* [EXERCISE PROMPT] The material beneath this line should be printed exactly, with its pictures omitted.

* [RECORDS SUPPLIED]

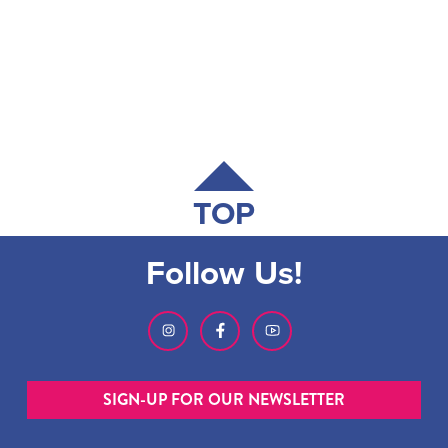
TOP
Follow Us!
SIGN-UP FOR OUR NEWSLETTER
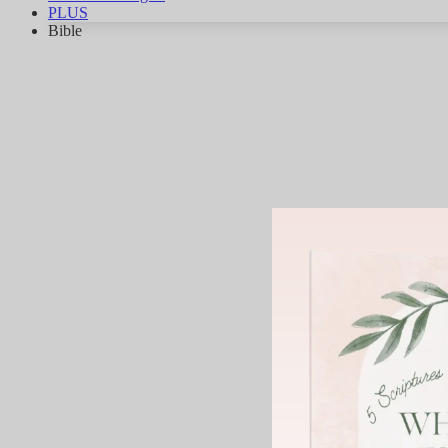
PLUS
Bible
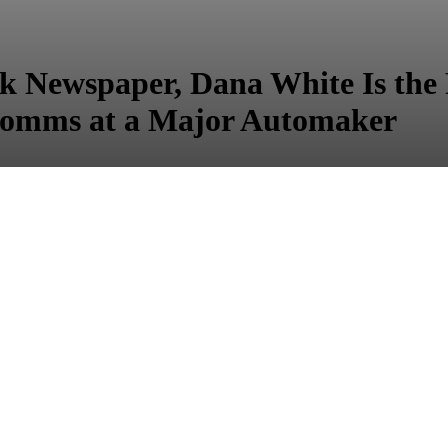
ck Newspaper, Dana White Is the 
omms at a Major Automaker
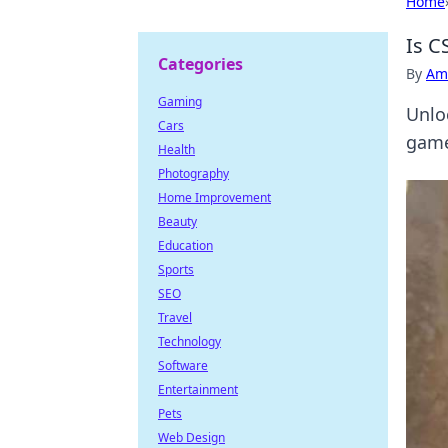
Home
Is C
Categories
By
Ame
Gaming
Unlo
Cars
game
Health
Photography
Home Improvement
Beauty
Education
Sports
SEO
Travel
Technology
Software
Entertainment
Pets
Web Design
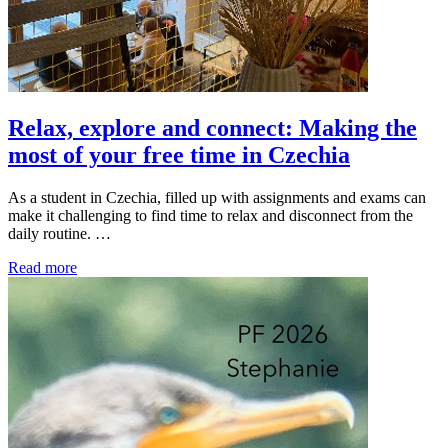
Relax, explore and connect: Making the
most of your free time in Czechia
As a student in Czechia, filled up with assignments and exams can
make it challenging to find time to relax and disconnect from the
daily routine. …
Read more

* [SOLUTION FOR THIS PROBLEM]
TOP
Follow Us!
SIGN-UP FOR OUR NEWSLETTER
PLUS
Bible
ck Newspaper, Dana White Is the 
omms at a Major Automaker
Home
Is C
Categories
By
Ame
Gaming
Unlo
Cars
game
Health
Photography
Home Improvement
Beauty
Education
Sports
SEO
Travel
Technology
Software
Entertainment
Pets
Web Design
Relax, explore and connect: Making the
most of your free time in Czechia
As a student in Czechia, filled up with assignments and exams can
make it challenging to find time to relax and disconnect from the
daily routine. …
Read more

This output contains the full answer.